Among the lines of this listing, count those that include "violencia" and state the count by itself.

◇ ◇ ◇ ◇

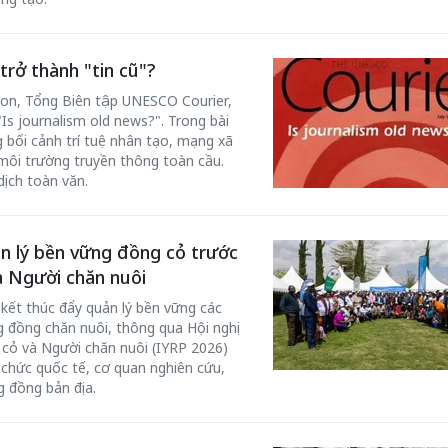
rở thành "tin cũ"?
don, Tổng Biên tập UNESCO Courier,
s journalism old news?". Trong bài
ng bối cảnh trí tuệ nhân tạo, mạng xã
 môi trường truyền thông toàn cầu.
dịch toàn văn.
n lý bền vững đồng cỏ trước
 Người chăn nuôi
kết thúc đẩy quản lý bền vững các
g đồng chăn nuôi, thông qua Hội nghị
ỏ và Người chăn nuôi (IYRP 2026)
chức quốc tế, cơ quan nghiên cứu,
g đồng bản địa.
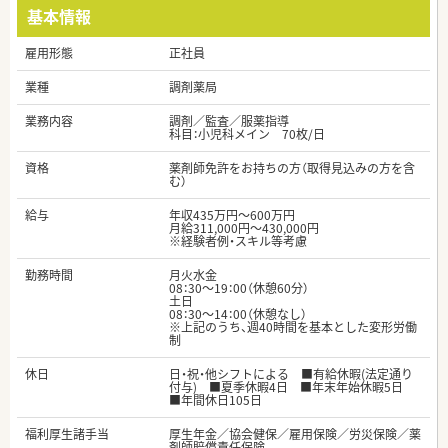
基本情報
雇用形態
正社員
業種
調剤薬局
業務内容
調剤／監査／服薬指導
科目：小児科メイン 70枚/日
資格
薬剤師免許をお持ちの方（取得見込みの方を含
む）
給与
年収435万円～600万円
月給311,000円～430,000円
※経験者例・スキル等考慮
勤務時間
月火水金
08：30～19：00（休憩60分）
土日
08：30～14：00（休憩なし）
※上記のうち、週40時間を基本とした変形労働
制
休日
日・祝・他シフトによる ■有給休暇(法定通り
付与) ■夏季休暇4日 ■年末年始休暇5日
■年間休日105日
福利厚生諸手当
厚生年金／協会健保／雇用保険／労災保険／薬
剤師賠償責任保険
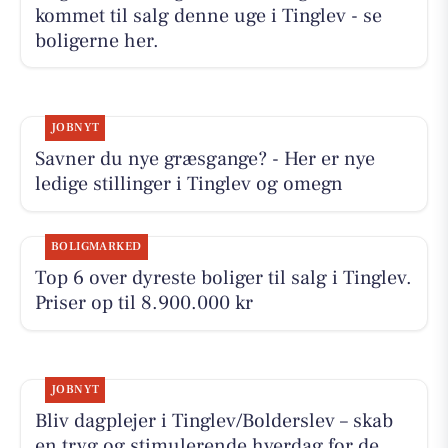
kommet til salg denne uge i Tinglev - se
boligerne her.
JOBNYT
Savner du nye græsgange? - Her er nye
ledige stillinger i Tinglev og omegn
BOLIGMARKED
Top 6 over dyreste boliger til salg i Tinglev.
Priser op til 8.900.000 kr
JOBNYT
Bliv dagplejer i Tinglev/Bolderslev – skab
en tryg og stimulerende hverdag for de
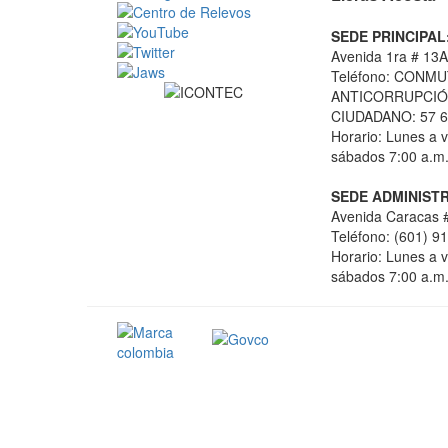
SEDE PRINCIPAL
Avenida 1ra # 13A
Teléfono: CONMU
ANTICORRUPCIÓN
CIUDADANO: 57 6
Horario: Lunes a v
sábados 7:00 a.m.
SEDE ADMINISTR
Avenida Caracas #
Teléfono: (601) 9
Horario: Lunes a v
sábados 7:00 a.m.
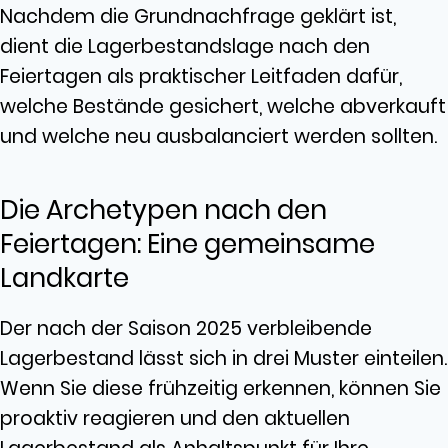
Nachdem die Grundnachfrage geklärt ist,
dient die Lagerbestandslage nach den
Feiertagen als praktischer Leitfaden dafür,
welche Bestände gesichert, welche abverkauft
und welche neu ausbalanciert werden sollten.
Die Archetypen nach den
Feiertagen: Eine gemeinsame
Landkarte
Der nach der Saison 2025 verbleibende
Lagerbestand lässt sich in drei Muster einteilen.
Wenn Sie diese frühzeitig erkennen, können Sie
proaktiv reagieren und den aktuellen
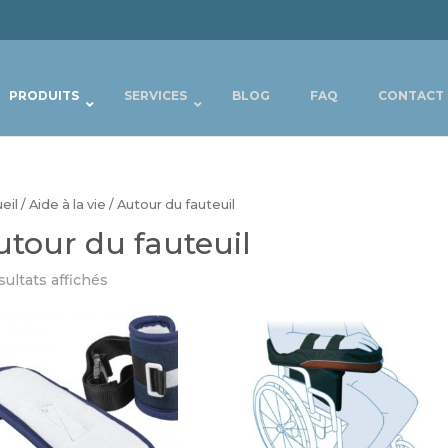
PRODUITS
SERVICES
BLOG
FAQ
CONTACT
eil
/
Aide à la vie
/ Autour du fauteuil
utour du fauteuil
sultats affichés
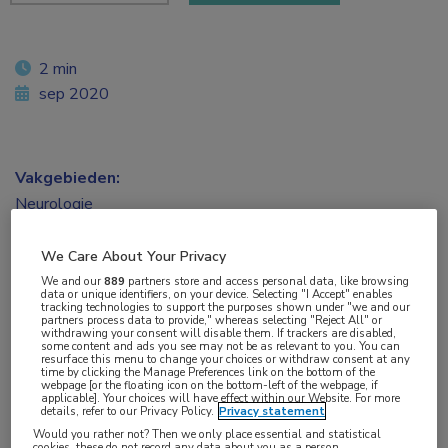
2 min
sep 2020
Vakgebieden:
Neurologie
Aandachtsgebieden:
We Care About Your Privacy
Multipele Sclerose
We and our
889
partners store and access personal data, like browsing
data or unique identifiers, on your device. Selecting "I Accept" enables
tracking technologies to support the purposes shown under "we and our
partners process data to provide," whereas selecting "Reject All" or
Tags:
withdrawing your consent will disable them. If trackers are disabled,
some content and ads you see may not be as relevant to you. You can
fingolimod
,
PML
resurface this menu to change your choices or withdraw consent at any
time by clicking the Manage Preferences link on the bottom of the
webpage [or the floating icon on the bottom-left of the webpage, if
applicable]. Your choices will have effect within our Website. For more
details, refer to our Privacy Policy.
Privacy statement
Bijgewerkte gegevens laten zien dat de kans op
Would you rather not? Then we only place essential and statistical
progressieve multifocale leukencefalopathie
cookies, these do not record any data about you as a person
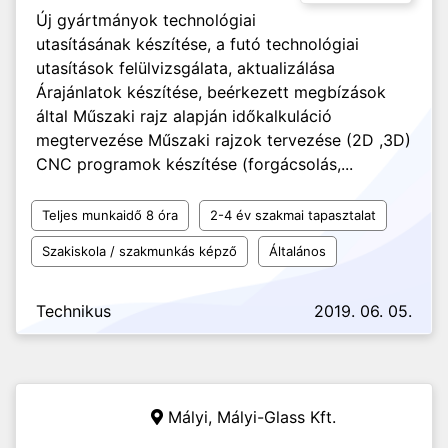
Új gyártmányok technológiai
utasításának készítése, a futó technológiai
utasítások felülvizsgálata, aktualizálása
Árajánlatok készítése, beérkezett megbízások
által Műszaki rajz alapján időkalkuláció
megtervezése Műszaki rajzok tervezése (2D ,3D)
CNC programok készítése (forgácsolás,...
Teljes munkaidő 8 óra
2-4 év szakmai tapasztalat
Szakiskola / szakmunkás képző
Általános
Technikus
2019. 06. 05.
Mályi,
Mályi-Glass Kft.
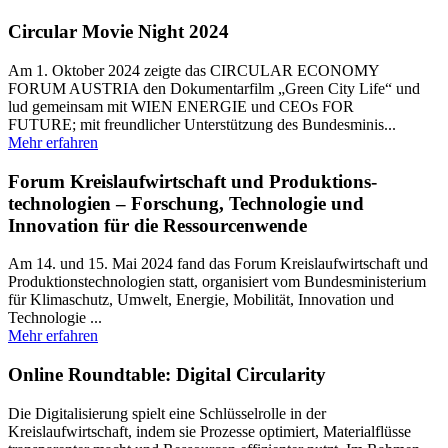
Circular Movie Night 2024
Am 1. Oktober 2024 zeigte das CIRCULAR ECONOMY
FORUM AUSTRIA den Dokumentarfilm „Green City Life“ und
lud gemeinsam mit WIEN ENERGIE und CEOs FOR
FUTURE; mit freundlicher Unterstützung des Bundesminis...
Mehr erfahren
Forum Kreislaufwirtschaft und Produktions­
technologien – Forschung, Technologie und
Innovation für die Ressourcenwende
Am 14. und 15. Mai 2024 fand das Forum Kreislaufwirtschaft und
Produktionstechnologien statt, organisiert vom Bundesministerium
für Klimaschutz, Umwelt, Energie, Mobilität, Innovation und
Technologie ...
Mehr erfahren
Online Roundtable: Digital Circularity
Die Digitalisierung spielt eine Schlüsselrolle in der
Kreislaufwirtschaft, indem sie Prozesse optimiert, Materialflüsse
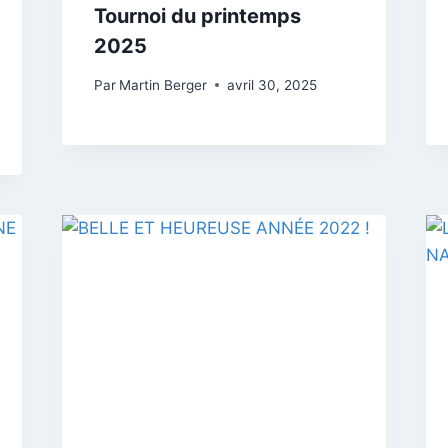
Tournoi du printemps
2025
Par
Martin Berger
avril 30, 2025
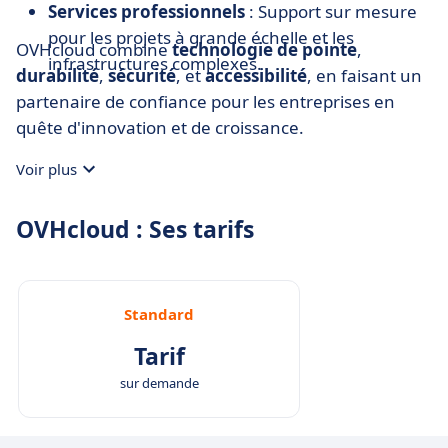
Services professionnels
: Support sur mesure
pour les projets à grande échelle et les
OVHcloud combine
technologie de pointe
,
infrastructures complexes.
durabilité
,
sécurité
, et
accessibilité
, en faisant un
partenaire de confiance pour les entreprises en
quête d'innovation et de croissance.
Voir plus
OVHcloud : Ses tarifs
Standard
Tarif
sur demande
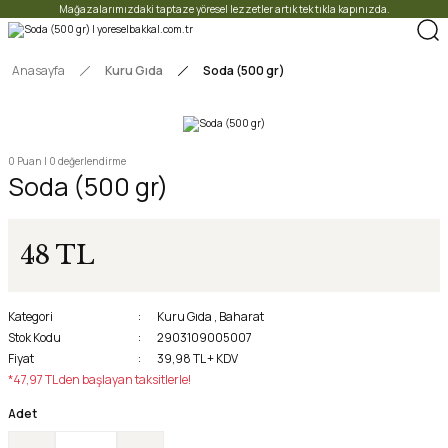
Mağazalarımızdaki taptaze yöresel lezzetler artık tek tıkla kapınızda.
Anasayfa
Kuru Gıda
Soda (500 gr)
0 Puan | 0 değerlendirme
Soda (500 gr)
48 TL
Kategori
Kuru Gıda
,
Baharat
Stok Kodu
2903109005007
Fiyat
39,98 TL + KDV
*47,97 TL den başlayan taksitlerle!
Adet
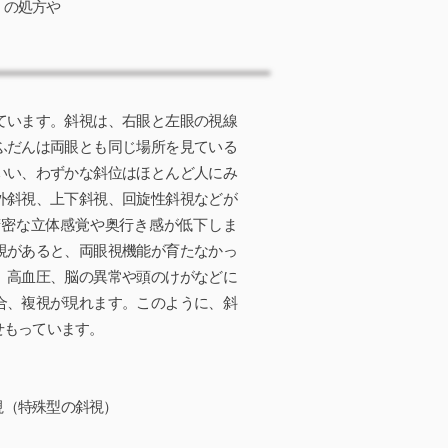
）の処方や
ています。斜視は、右眼と左眼の視線
ふだんは両眼とも同じ場所を見ている
いい、わずかな斜位はほとんど人にみ
外斜視、上下斜視、回旋性斜視などが
精密な立体感覚や奥行き感が低下しま
視があると、両眼視機能が育たなかっ
、高血圧、脳の異常や頭のけがなどに
合、複視が現れます。このように、斜
せもっています。
性斜視（特殊型の斜視）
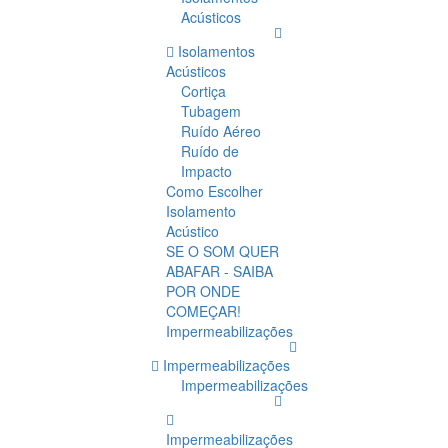
Acústicos
Isolamentos
Acústicos
Cortiça
Tubagem
Ruído Aéreo
Ruído de
Impacto
Como Escolher
Isolamento
Acústico
SE O SOM QUER
ABAFAR - SAIBA
POR ONDE
COMEÇAR!
Impermeabilizações
Impermeabilizações
Impermeabilizações
Impermeabilizações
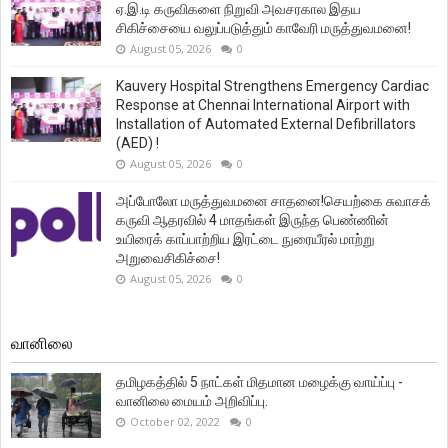
ஏ.இ.டி கருவிகளை நிறுவி அவசரகால இதய
சிகிச்சையை வலுப்படுத்தும் காவேரி மருத்துவமனை!
August 05, 2026
0
Kauvery Hospital Strengthens Emergency Cardiac
Response at Chennai International Airport with
Installation of Automated External Defibrillators
(AED) !
August 05, 2026
0
அப்போலோ மருத்துவமனை சாதனை!செயற்கை சுவாசக்
கருவி ஆதரவில் 4 மாதங்கள் இருந்த பெண்ணின்
உயிரைக் காப்பாற்றிய இரட்டை நுரையீரல் மாற்று
அறுவைசிகிச்சை!
August 05, 2026
0
வானிலை
தமிழகத்தில் 5 நாட்கள் மிதமான மழைக்கு வாய்ப்பு -
வானிலை மையம் அறிவிப்பு.
October 02, 2022
0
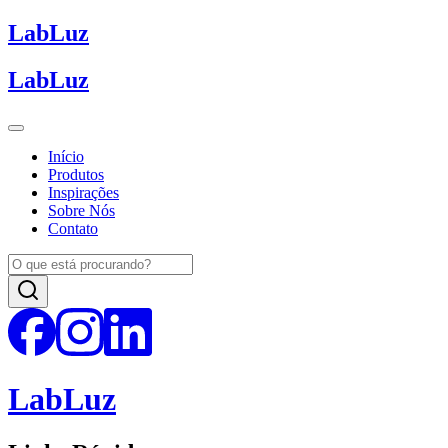
Lab
Luz
Lab
Luz
Início
Produtos
Inspirações
Sobre Nós
Contato
Lab
Luz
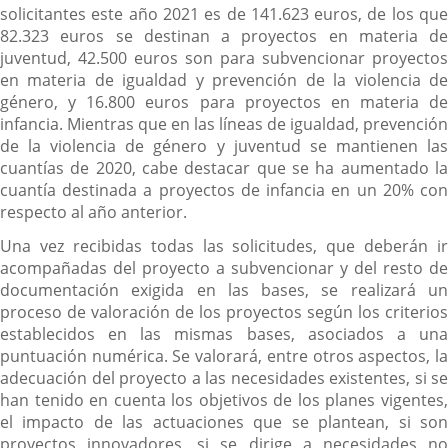
solicitantes este año 2021 es de 141.623 euros, de los que
82.323 euros se destinan a proyectos en materia de
juventud, 42.500 euros son para subvencionar proyectos
en materia de igualdad y prevención de la violencia de
género, y 16.800 euros para proyectos en materia de
infancia. Mientras que en las líneas de igualdad, prevención
de la violencia de género y juventud se mantienen las
cuantías de 2020, cabe destacar que se ha aumentado la
cuantía destinada a proyectos de infancia en un 20% con
respecto al año anterior.
Una vez recibidas todas las solicitudes, que deberán ir
acompañadas del proyecto a subvencionar y del resto de
documentación exigida en las bases, se realizará un
proceso de valoración de los proyectos según los criterios
establecidos en las mismas bases, asociados a una
puntuación numérica. Se valorará, entre otros aspectos, la
adecuación del proyecto a las necesidades existentes, si se
han tenido en cuenta los objetivos de los planes vigentes,
el impacto de las actuaciones que se plantean, si son
proyectos innovadores, si se dirige a necesidades no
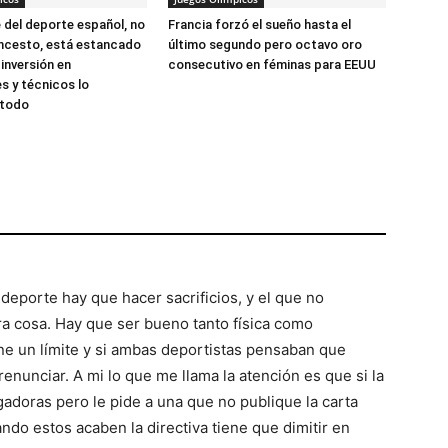
 del deporte español, no
Francia forzó el sueño hasta el
oncesto, está estancado
último segundo pero octavo oro
 inversión en
consecutivo en féminas para EEUU
es y técnicos lo
 todo
r deporte hay que hacer sacrificios, y el que no
ra cosa. Hay que ser bueno tanto física como
ne un límite y si ambas deportistas pensaban que
renunciar. A mi lo que me llama la atención es que si la
ugadoras pero le pide a una que no publique la carta
ndo estos acaben la directiva tiene que dimitir en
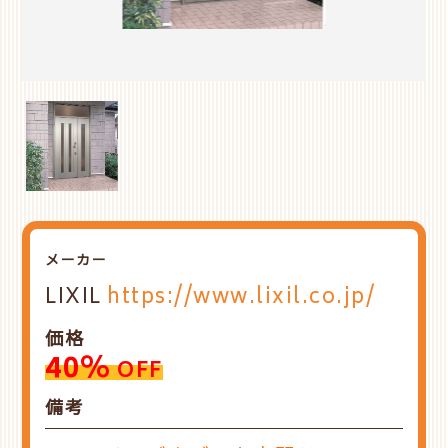
メーカー
LIXIL
https://www.lixil.co.jp/
価格
40%
OFF
備考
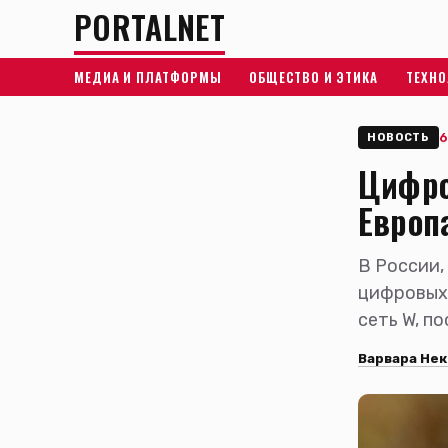
PORTALNET
МЕДИА И ПЛАТФОРМЫ
ОБЩЕСТВО И ЭТИКА
ТЕХНО
6
НОВОСТЬ
Цифро
Европа
В России,
цифровых 
сеть W, п
Варвара Нек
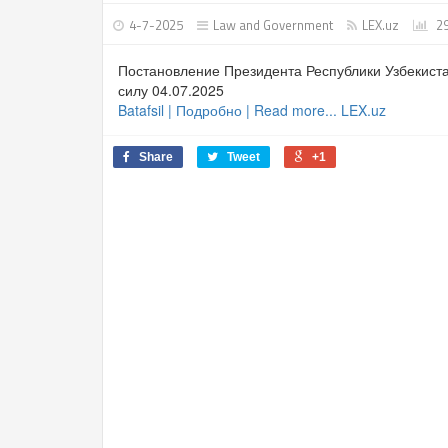
4-7-2025
Law and Government
LEX.uz
2
Постановление Президента Республики Узбекиста
силу 04.07.2025
Batafsil | Подробно | Read more... LEX.uz
Share
Tweet
+1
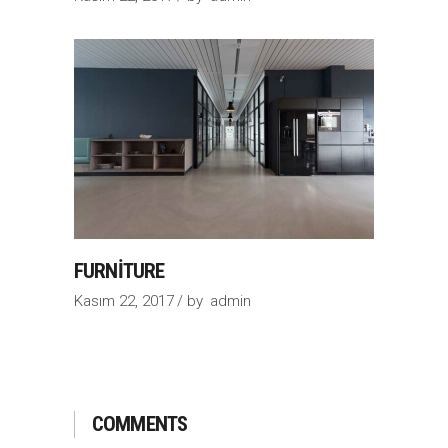
FURNITURE
Kasım 22, 2017
by
admin
COMMENTS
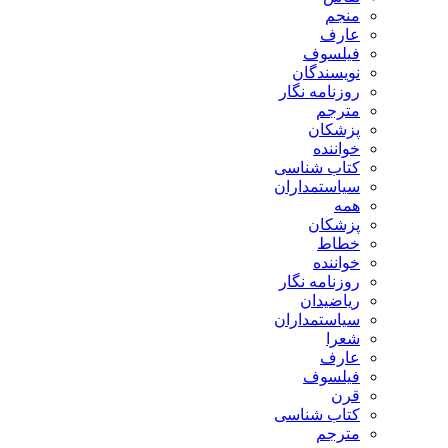
منجم
عارف
فیلسوف
نویسندگان
روزنامه نگار
مترجم
پزشکان
خواننده
کتاب شناسی
سیاستمداران
همه
پزشکان
خطاط
خواننده
روزنامه نگار
ریاضیدان
سیاستمداران
شعرا
عارف
فیلسوف
قرن
کتاب شناسی
مترجم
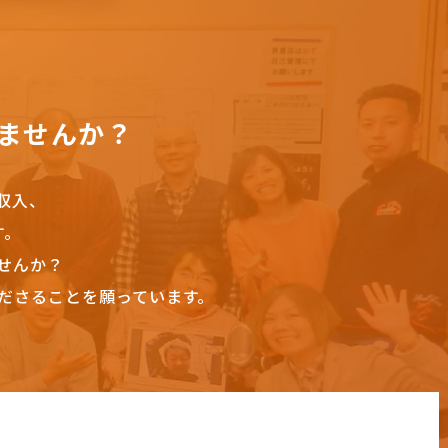
ませんか？
収入、
す。
せんか？
ださることを願っています。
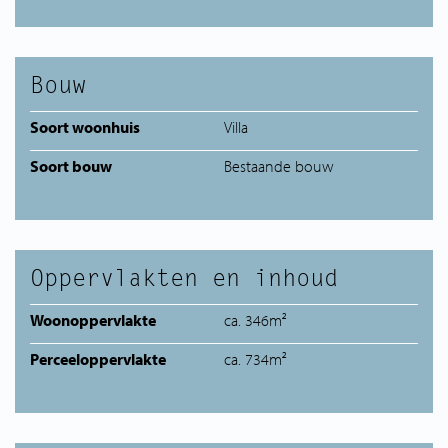
Bouw
Soort woonhuis
Villa
Soort bouw
Bestaande bouw
Oppervlakten en inhoud
Woonoppervlakte
ca. 346m²
Perceeloppervlakte
ca. 734m²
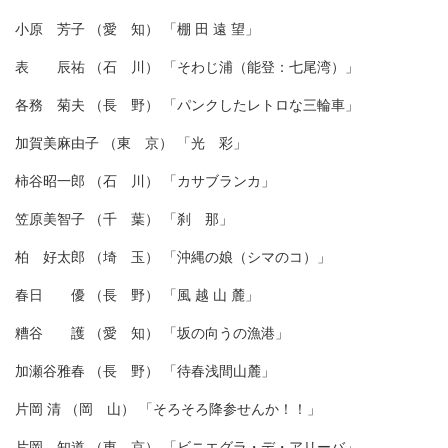
小原 芳子 （愛 知） 「棚 田 遠 望」
表 辰祐 （石 川） 「そわじ浦（能登：七尾湾）」
各務 菊夫 （長 野） 「パンクしたレトロな三輪車」
加賀美麻由子 （東 京） 「光 彩」
柿谷昭一郎 （石 川） 「カサブランカ」
笠原美智子 （千 葉） 「刹 那」
柏 好太郎 （埼 玉） 「沖縄の娘（シマのコ）」
春日 優 （長 野） 「風 越 山 麓」
糟谷 護 （愛 知） 「坂の向うの漁港」
加瀬谷雅春 （長 野） 「待春浅間山麓」
片岡 清 （岡 山） 「そろそろ降参せんか！！」
片岡 知道 （東 京） 「ビニエグラ・デ・アリーバ」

◇ ◇ ◇ ◇

[Solution for this exercise]
2